Some of these pages are already huge, so often we split our CSS (ok, Less) and JavaScript into separate files so users don’t have to download the code for the practice page to watch the video.

Sometimes we remove a lot of code and the style doesn’t look right. Because our home menu might want to have a.left-arrow class, but right now the class style is in the exercise.css file. Usually we don’t notice this because the.left-arrow is neatly rolled up after a few mouse clicks on the navigation bar. So you should have screenshots or a more rigorous QA process, what was I saying?

Well, it’s hard work! But the code will bug once in a while, and it’s cool to fix them and move on.

The solution to this problem is to use the form BEM and SMACSS. You’ll find that these novel class names with short lines and underscores are a great way to organize your code.

But, uh, it’s weird. Why would I take the time to manually reconstitute our CSS with these class names? It’s supposed to be automated and grunt’s job, but now it’s riddled with human error.

Now it’s time for a personal story about my grandmother writing machine code for the punch card machine by hand. Well, my grandmother didn’t do that. She worked for a senator on the welfare committee, and even though she was smart, she didn’t have enough time to do anything computer related. I could lie, but why do this?
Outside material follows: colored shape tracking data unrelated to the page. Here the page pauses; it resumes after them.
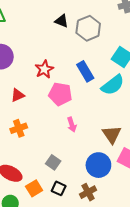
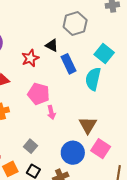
black triangle: (62, 21) -> (52, 45), moved
cyan semicircle: (113, 85) -> (93, 79), turned 135
pink pentagon: (60, 94) -> (39, 94), moved

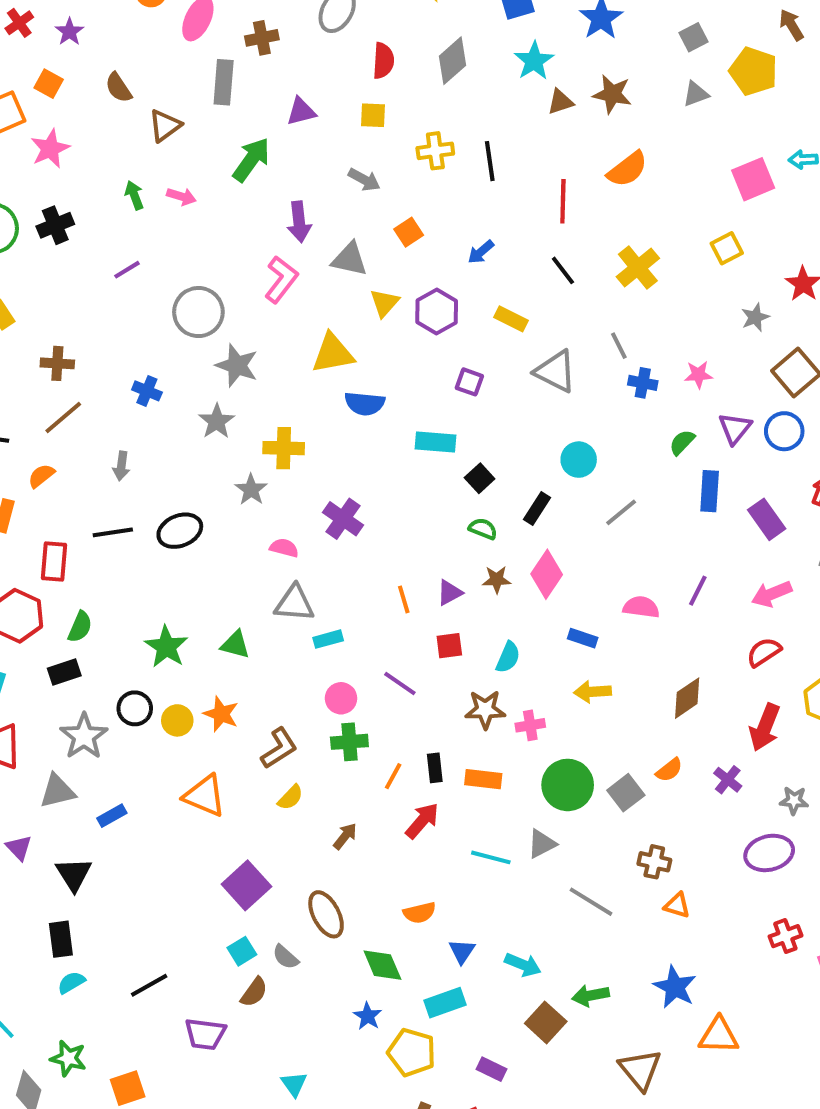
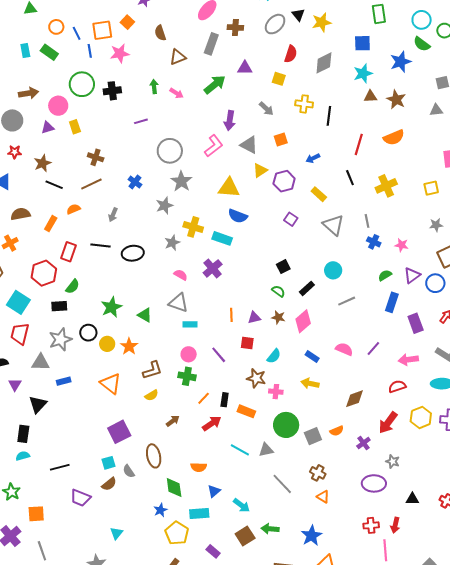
cyan rectangle: (436, 442) -> (222, 238), moved

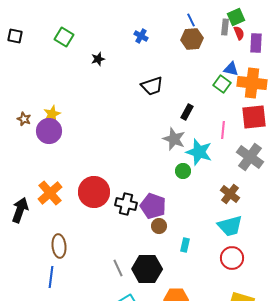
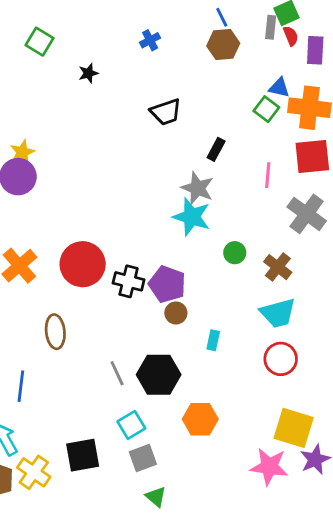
blue cross: (141, 36) -> (150, 40), turned 32
cyan star: (199, 152) -> (192, 217), moved
green circle: (183, 171) -> (235, 253), moved
brown ellipse: (59, 246) -> (55, 332), moved

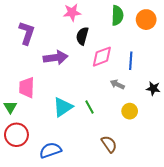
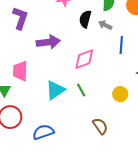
black semicircle: (82, 36) -> (85, 19), moved
pink diamond: (102, 57) -> (84, 59), moved
gray arrow: (117, 84) -> (105, 25), moved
Anyway, imagine if my grandmother actually wrote the machine code for the punch card? Full of human error again! There’s a bug? Knock again. Card on the floor? Pick it up and reorder it, or just start over. Strange, right? Can’t we just let machines do this for us?

That’s exactly what my theoretical grandmother did, she built a machine to clock her in. Well, she didn’t do it, but someone else did! We have cool stuff like assembly, FORTRAN, and C. People post on Twitter every step of the way and criticize new technology. Just use the punch machine! Just use FORTRAN! I just use C minus. Well, I guess that’s what people do.

This brings me to the main point of this article.

CSS is good, it’s fast, it’s been around for over 20 years, and it works for all kinds of applications.

But I really don’t like writing CSS. A lot of people don’t like it either, so we developed these great patterns for writing CSS. But I don’t like to write in those patterns either. I have better things to do. And JavaScript is cool. JavaScript actually has more possibilities. So I use JavaScript to write my CSS.

Put code like this:

const Example = () => (
  <h1 className={css(styles.heading, styles.callout)}>
    Hello, world!
  </h1>
)

const styles = StyleSheet.create({
  heading: {
    fontFamily: "Comic Sans MS",
  },
  callout: {
    color: "tomato",
  },
  unused: {
    width: 600,
  },
})
Copy the code

Become something like this:

<h1 class="heading_1flg42u-o_O-callout_1ih983s">Hello, world! </h1> ... .heading_1flg42u-o_O-callout_1ih983s { font-family: Comic Sans MS ! important; color: tomato ! important; }Copy the code

See yet? It’s still CSS, clean, perfect, textbook CSS. But I didn’t write it. The machine did it. The unused code has also been removed, and I can render

anywhere and make sure it’s styled.

I can present the Khan Academy learning menu anywhere

I’m on your side. CSS is great, and replacing them all at once would be silly. Just as FORTRAN does not replace low-level assembly code, Aphrodite and Styled – Components do not replace CSS. They are writing CSS.

But please don’t tell me to learn CSS again. I know CSS. Scroll up. I have a computer trophy. My CSS is great, but it’s better now because I’m trying to remove human error from it as much as possible. Shouldn’t we be celebrating?

Hey, I also promise you THAT I will stop badmouthing CSS, if the words are much less than this article, it is more suitable for a theme tag, let’s make up, shall we?